A pandemia do Coronavírus tem sido uma jornada difícil para todos (exceto talvez para psicopatas, porém isso é outra história). Vejo com clareza que a euforia das primeiras duas semanas de isolamento de março de 2020, em que fui acometida da ilusão de que colocaria todos os afazeres em dia, transformaram-se em labirinto (o que devo fazer? Como posso me organizar?), depois picos de produtividade (reunião com Zoom, Skype, Google Meet, o que for, produz, produz pelo amor de Deus), seguidos de sono profundo (porque eu não acordo, eu preciso acordar, esse despertador tocou 5 vezes e não ouvi!), passeios longos para comprar pão e biscoitos (trajetos de carro de 10 minutos transformados em 1 hora), loucura informacional (vamos ver o mapa de vítimas de hoje, melhor não, mas eu preciso saber, não podemos ignorar o que está acontecendo), e letargia (porque me dói escrever um simples e-mail?) até chegar ao momento de agora: não há nada que não me faça chorar.

Eu choro quase todos os dias. Antes que venham me perguntar se sofro de depressão, respondo: como alguém consegue ser indiferente a tudo isso?

Nos meus percursos para comprar alimentos (e pão e biscoitos) eu vejo pessoas que pedem por ajuda em quase todos os semáforos que paro. São senhores e senhoras – em grande parte negros – que vendem balas, paçoquinhas, canetas, santinhos, são homens e mulheres, jovens e velhos com placas de papelão dizendo que sentem fome ou, como vi outro dia, um rapaz que segurava um cartaz escrito “desemprego e humilhação”.

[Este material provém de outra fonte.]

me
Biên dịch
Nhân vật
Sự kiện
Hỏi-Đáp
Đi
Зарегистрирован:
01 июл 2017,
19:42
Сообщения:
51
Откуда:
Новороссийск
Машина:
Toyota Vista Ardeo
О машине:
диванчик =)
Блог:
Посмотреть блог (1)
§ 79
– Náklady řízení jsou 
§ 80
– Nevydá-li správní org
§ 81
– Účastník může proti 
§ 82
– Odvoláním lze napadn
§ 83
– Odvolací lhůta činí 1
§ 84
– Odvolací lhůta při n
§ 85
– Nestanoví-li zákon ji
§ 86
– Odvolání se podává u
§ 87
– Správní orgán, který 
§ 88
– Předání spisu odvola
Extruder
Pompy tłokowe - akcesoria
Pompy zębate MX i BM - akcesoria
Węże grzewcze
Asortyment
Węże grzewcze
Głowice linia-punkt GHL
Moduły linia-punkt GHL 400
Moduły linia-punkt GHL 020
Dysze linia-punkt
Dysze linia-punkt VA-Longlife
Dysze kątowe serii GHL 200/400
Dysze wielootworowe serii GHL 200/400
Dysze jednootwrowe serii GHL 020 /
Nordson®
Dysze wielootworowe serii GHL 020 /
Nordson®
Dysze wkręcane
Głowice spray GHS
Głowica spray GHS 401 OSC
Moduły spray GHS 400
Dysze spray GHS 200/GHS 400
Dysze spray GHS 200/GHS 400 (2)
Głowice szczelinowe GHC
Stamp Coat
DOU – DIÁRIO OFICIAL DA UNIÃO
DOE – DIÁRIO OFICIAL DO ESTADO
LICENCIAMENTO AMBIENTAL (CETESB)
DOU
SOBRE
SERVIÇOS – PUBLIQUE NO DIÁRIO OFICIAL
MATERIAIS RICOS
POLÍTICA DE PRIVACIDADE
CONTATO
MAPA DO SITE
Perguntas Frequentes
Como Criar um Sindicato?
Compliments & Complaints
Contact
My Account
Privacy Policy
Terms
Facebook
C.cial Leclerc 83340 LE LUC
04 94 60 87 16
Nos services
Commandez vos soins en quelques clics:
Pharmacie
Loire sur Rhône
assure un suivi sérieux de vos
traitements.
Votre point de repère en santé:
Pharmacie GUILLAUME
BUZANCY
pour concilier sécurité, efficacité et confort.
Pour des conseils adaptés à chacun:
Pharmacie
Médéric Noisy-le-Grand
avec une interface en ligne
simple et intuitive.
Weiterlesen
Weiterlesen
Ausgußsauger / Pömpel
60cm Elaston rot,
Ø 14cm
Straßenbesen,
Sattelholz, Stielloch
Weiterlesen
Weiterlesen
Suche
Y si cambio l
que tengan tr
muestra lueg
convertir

É pedir um Uber Eats (ou qualquer outra plataforma de compartilhamento da dita Sharing Economy) e ao buscar o pedido no portão do edifício presenciar a cena do motoboy estendendo umas moedas para um mendigo enrolado no cobertor, que também me abordou com olhos grandes e ansiosos e eu só pude me sentir mal por ter apenas dinheiro de plástico em mãos. O máximo (e que foi o mínimo) que consegui fazer foi destinar pelo aplicativo a gorjeta mais alta ao motoboy.

É transferir dinheiro para a diarista que costumava vir uma ou duas vezes no mês e ela te agradecer infinitamente, querendo te ajudar à distância ao sugerir promoções de alguns itens que ela sabe que você costuma utilizar – como uma forma de prestação de serviço, mesmo sem vir – ou escutar da manicure que aquele dinheiro depositado veio exatamente na hora de comprar o medicamento controlado para o filho, que não saberia de onde tirar.

Talvez o(a) leitor(a) esteja também com vontade de chorar, questionando-se como podemos aliviar, mesmo que por um instante, o nosso sofrimento e o sofrimento alheio.

Volto a repetir, nos últimos tempos não há nada que não me faça chorar. No entanto eu tenho escolhido direcionar meu pranto para leituras que me ensinem mais sobre racismo, feminismo (e feminismo negro) e também sobre o Brasil (colônia).

Temos Angela Davis, Bell Hooks, Carolina de Jesus, Conceição Evaristo, Martha Batalha, isso só para citar alguns nomes. São escritoras que me fazem chorar, mas através delas (e por elas) minhas lágrimas são também libertação.